I am a Muslim-twenty-something, born, educated, and raised in U.S.-with Muslim, Pakistani immigrant parents who are both highly educated. I consider myself a good and decent Muslim person. God and my duties come before everything in my life. I am also extremely close to my family-grandparents, aunts, uncles, and cousins-in Pakistan. I have visited Pakistan with my family almost every other summer of my life, and I still keep in touch with them regularly. In short, I know where my priorities lie, and this is how my parents have raised me.
Now, it is time for me to find a life partner, and my parents only want the best for me. Of course, I understand this. I personally feel that another Muslim, raised in this country, who has similar ideals to me, would understand me best and would be able to relate to similar things and issues I’ve experienced all my life. I also want my spouse to be my friend. My parents, however, seem to have the idea-similar to some other Muslim/South Asian parents in Western countries-that a spouse from their country would be better. Better for whom? Better for me or better for them? Is this preference due to the fact that they feel culture, ethnicity, and religion would be better preserved this way? And why are some more lenient about a girl whether raised in the West or abroad-marrying a guy raised in the West, whereas if you are a guy raised in the West, it is better to marry a girl from” back home”? I not only disagree with this view, but it really hurts my feelings and makes me question whether first generation Muslim kids (male or female) raised in this country are not worthy marriage partners? This is the message many kids in Western countries indirectly receive, and I think it is very unhealthy. It has a powerful effect on their self-esteem and social development, whether people realize this or not.

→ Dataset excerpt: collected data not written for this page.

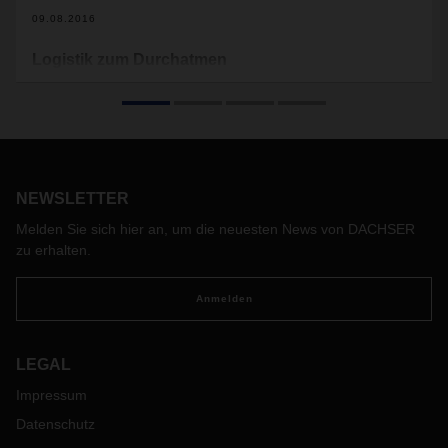
09.08.2016
Logistik zum Durchatmen
Mit zwei europäischen Warehouse-Hubs und dem
intelligenten Zusammenspiel seiner Business Fields hat
DACHSER für Blueair eine nachhaltige, zentral gesteuerte
Logistik umgesetzt. Dabei gilt die Devise: Je weniger
Transporte, desto bessere Luft.
NEWSLETTER
Melden Sie sich hier an, um die neuesten News von DACHSER
zu erhalten.
Anmelden
LEGAL
Impressum
Datenschutz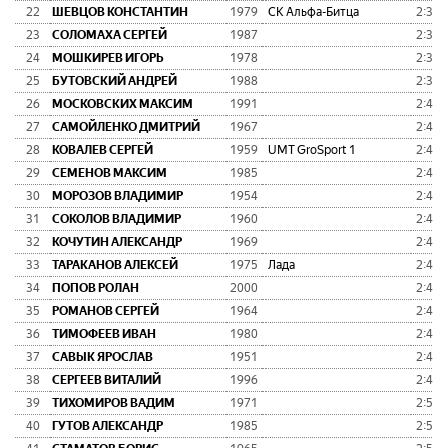
22
ШЕВЦОВ КОНСТАНТИН
1979
СК Альфа-Битца
2:37:
23
СОЛОМАХА СЕРГЕЙ
1987
2:39:
24
МОШКИРЕВ ИГОРЬ
1978
2:39:
25
БУТОВСКИЙ АНДРЕЙ
1988
2:39:
26
МОСКОВСКИХ МАКСИМ
1991
2:40:
27
САМОЙЛЕНКО ДМИТРИЙ
1967
2:42:
28
КОВАЛЕВ СЕРГЕЙ
1959
UMT GroSport 1
2:42:
29
СЕМЕНОВ МАКСИМ
1985
2:42:
30
МОРОЗОВ ВЛАДИМИР
1954
2:42:
31
СОКОЛОВ ВЛАДИМИР
1960
2:42:
32
КОЧУТИН АЛЕКСАНДР
1969
2:44:
33
ТАРАКАНОВ АЛЕКСЕЙ
1975
Лада
2:45:
34
ПОПОВ РОЛАН
2000
2:45:
35
РОМАНОВ СЕРГЕЙ
1964
2:46:
36
ТИМОФЕЕВ ИВАН
1980
2:48:
37
САВЫК ЯРОСЛАВ
1951
2:49:
38
СЕРГЕЕВ ВИТАЛИЙ
1996
2:49:
39
ТИХОМИРОВ ВАДИМ
1971
2:50:
40
ГУТОВ АЛЕКСАНДР
1985
2:50:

I personally know many youth of Muslim background in Pakistan/India who know less about Islam than those raised here in the U.S. and have less of a sense of the cultural heritage that I hold so dear. Sometimes it even ‘seems’ that kids over there-aside from their ‘perfect’ upbringing-seem only to be interested in the latest Hindi movie or the latest music video on MTV Asia or the latest clothing to wear to weddings that sometimes last 7 days. Similarly, some of those kids here may ‘seem’ devoid of values or highly ‘Westernized.’
My point is, why shouldn’t every Muslim be given a fair chance and judgments made only after personally getting to know a person and their family? Parents that have immigrated to Western countries should realize that a great part of their child’s identity is indeed Western in nature and that this fact should not be ignored but acknowledged. Ignoring any aspect of identity is akin to ignoring part of that person’s existence. Furthermore, despite popular belief, there are many good things about having a ‘Western’ identity. After all, why else would our parents have come here in the first place?
I wish that parents would really listen-I don’t mean hear, I mean truly listen and engage-to what their kids want instead of assuming that they know what is best for them. I wish parents would go to their kids, discuss with them, respect their opinions, and ask what would make their kids comfortable. With this critical dialogue, both sides can express their views. After all, it is the rest of one’s life we are talking about here.
Sometimes, though, the problem can become worse at this point because it can be hard to have a ‘real’ discussion with parents, and kids may say random things just to make their parents happy and not disappoint them. For me, it is hard to approach my parents with these sensitive issues as I don’t want them to ever think that I am implying bad judgment on their part. I do not want to offend them or ever make them feel that they are bad parents. So what to do?
Ideally, I would love to marry another Muslim raised in the U.S. Other than the criteria of being a Muslim, I just wish that parents would first look at the character and decency of another human being and their families and then look at their back-ground-culture, language, likes, class, and career. I feel that when I raise these issues I am speaking for many other young people in my situation.